Exercise prompt
Go through the records, and copy each line in which the string "ヘルスケアデータ" is present.

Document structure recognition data
☆ ☆ ☆ ☆

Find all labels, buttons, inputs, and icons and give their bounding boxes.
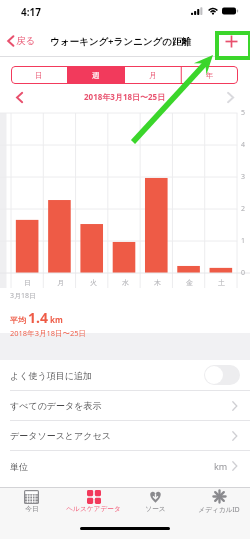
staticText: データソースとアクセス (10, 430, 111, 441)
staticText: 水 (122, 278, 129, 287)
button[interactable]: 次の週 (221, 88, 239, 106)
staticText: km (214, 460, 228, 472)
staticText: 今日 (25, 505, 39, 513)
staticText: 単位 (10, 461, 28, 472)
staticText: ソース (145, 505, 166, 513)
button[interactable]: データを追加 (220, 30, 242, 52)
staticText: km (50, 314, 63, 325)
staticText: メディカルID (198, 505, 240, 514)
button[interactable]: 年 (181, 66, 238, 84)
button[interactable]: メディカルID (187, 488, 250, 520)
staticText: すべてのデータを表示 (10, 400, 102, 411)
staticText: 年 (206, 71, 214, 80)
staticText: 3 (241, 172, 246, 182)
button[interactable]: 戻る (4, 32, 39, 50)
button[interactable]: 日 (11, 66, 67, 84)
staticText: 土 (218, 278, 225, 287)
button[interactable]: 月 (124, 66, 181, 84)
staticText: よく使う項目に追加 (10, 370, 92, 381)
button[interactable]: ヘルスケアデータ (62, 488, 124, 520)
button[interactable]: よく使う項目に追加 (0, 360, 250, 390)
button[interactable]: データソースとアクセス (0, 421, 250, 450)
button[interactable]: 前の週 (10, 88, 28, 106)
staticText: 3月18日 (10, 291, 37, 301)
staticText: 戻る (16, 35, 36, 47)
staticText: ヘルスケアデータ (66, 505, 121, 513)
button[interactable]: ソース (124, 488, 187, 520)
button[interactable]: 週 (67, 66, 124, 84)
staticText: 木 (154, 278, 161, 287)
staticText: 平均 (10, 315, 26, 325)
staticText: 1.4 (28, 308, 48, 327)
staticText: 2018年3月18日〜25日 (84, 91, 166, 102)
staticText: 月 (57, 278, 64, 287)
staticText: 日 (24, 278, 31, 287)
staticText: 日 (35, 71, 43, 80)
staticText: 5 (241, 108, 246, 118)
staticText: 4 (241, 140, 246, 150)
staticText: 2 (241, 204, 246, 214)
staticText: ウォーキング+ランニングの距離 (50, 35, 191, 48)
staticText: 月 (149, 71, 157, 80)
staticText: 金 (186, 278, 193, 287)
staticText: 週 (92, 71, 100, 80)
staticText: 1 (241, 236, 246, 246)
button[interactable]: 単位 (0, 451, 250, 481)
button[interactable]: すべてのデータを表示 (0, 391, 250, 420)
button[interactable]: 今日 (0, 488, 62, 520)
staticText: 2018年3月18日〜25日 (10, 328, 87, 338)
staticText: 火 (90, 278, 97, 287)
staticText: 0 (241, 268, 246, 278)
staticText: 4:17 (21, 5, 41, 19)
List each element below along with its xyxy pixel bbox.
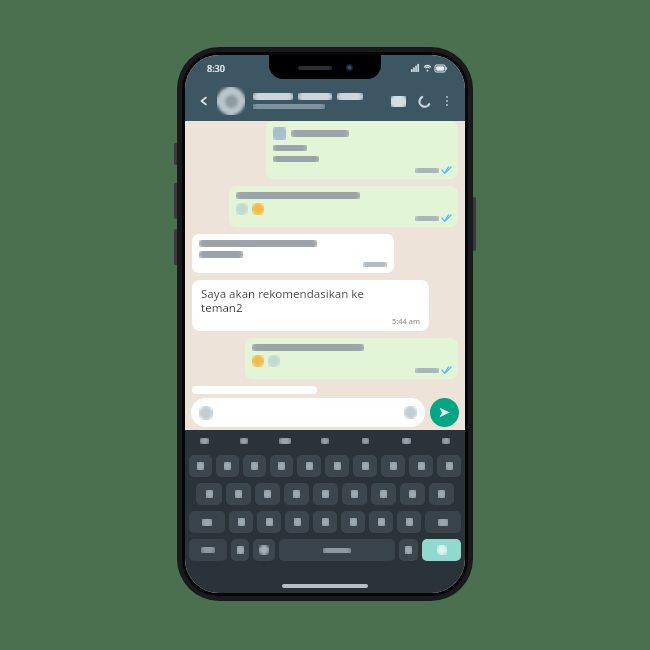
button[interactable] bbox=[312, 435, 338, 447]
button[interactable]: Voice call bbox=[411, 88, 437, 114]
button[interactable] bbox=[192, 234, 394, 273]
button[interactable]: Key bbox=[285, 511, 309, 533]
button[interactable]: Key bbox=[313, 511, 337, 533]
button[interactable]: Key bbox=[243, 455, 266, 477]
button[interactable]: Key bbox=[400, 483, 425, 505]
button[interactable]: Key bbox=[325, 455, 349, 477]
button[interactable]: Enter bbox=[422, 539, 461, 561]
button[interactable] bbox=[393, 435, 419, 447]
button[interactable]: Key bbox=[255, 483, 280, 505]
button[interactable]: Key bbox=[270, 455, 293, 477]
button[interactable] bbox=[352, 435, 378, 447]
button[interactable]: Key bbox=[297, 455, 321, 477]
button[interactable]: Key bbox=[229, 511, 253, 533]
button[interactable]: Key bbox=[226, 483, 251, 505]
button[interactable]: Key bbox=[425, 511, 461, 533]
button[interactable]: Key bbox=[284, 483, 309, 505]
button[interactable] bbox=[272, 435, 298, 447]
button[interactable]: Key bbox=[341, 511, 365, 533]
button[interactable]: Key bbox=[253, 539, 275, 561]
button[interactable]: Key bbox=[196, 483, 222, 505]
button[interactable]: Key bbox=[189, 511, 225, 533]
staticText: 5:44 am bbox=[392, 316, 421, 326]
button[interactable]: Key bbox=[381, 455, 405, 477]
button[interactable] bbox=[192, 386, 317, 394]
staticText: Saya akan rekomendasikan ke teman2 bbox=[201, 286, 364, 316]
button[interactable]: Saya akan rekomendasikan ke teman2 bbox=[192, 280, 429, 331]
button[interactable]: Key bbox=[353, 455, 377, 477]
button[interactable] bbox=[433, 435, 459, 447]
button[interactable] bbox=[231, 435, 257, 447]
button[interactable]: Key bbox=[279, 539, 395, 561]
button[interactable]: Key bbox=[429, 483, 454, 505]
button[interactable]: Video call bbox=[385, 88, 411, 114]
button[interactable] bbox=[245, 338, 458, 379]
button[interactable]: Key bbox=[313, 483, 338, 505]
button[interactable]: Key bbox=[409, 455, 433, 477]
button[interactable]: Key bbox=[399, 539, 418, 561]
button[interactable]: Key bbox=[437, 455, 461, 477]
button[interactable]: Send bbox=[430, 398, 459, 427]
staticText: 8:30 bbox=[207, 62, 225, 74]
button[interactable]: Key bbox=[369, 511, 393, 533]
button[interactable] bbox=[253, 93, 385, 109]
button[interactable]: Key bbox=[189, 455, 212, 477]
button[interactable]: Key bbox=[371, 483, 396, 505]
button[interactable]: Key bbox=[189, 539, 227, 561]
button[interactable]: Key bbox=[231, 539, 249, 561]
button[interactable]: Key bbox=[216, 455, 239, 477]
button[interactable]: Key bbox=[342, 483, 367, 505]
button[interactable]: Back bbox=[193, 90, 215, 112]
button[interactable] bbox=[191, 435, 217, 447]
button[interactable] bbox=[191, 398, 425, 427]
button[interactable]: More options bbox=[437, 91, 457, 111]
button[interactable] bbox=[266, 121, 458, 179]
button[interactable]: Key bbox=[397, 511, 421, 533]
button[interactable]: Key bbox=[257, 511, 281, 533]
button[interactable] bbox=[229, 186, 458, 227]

☆ ☆ ☆ ☆

Exercise result
button[interactable]: ヘルスケアデータ (62, 488, 124, 520)
staticText: ヘルスケアデータ (66, 505, 121, 513)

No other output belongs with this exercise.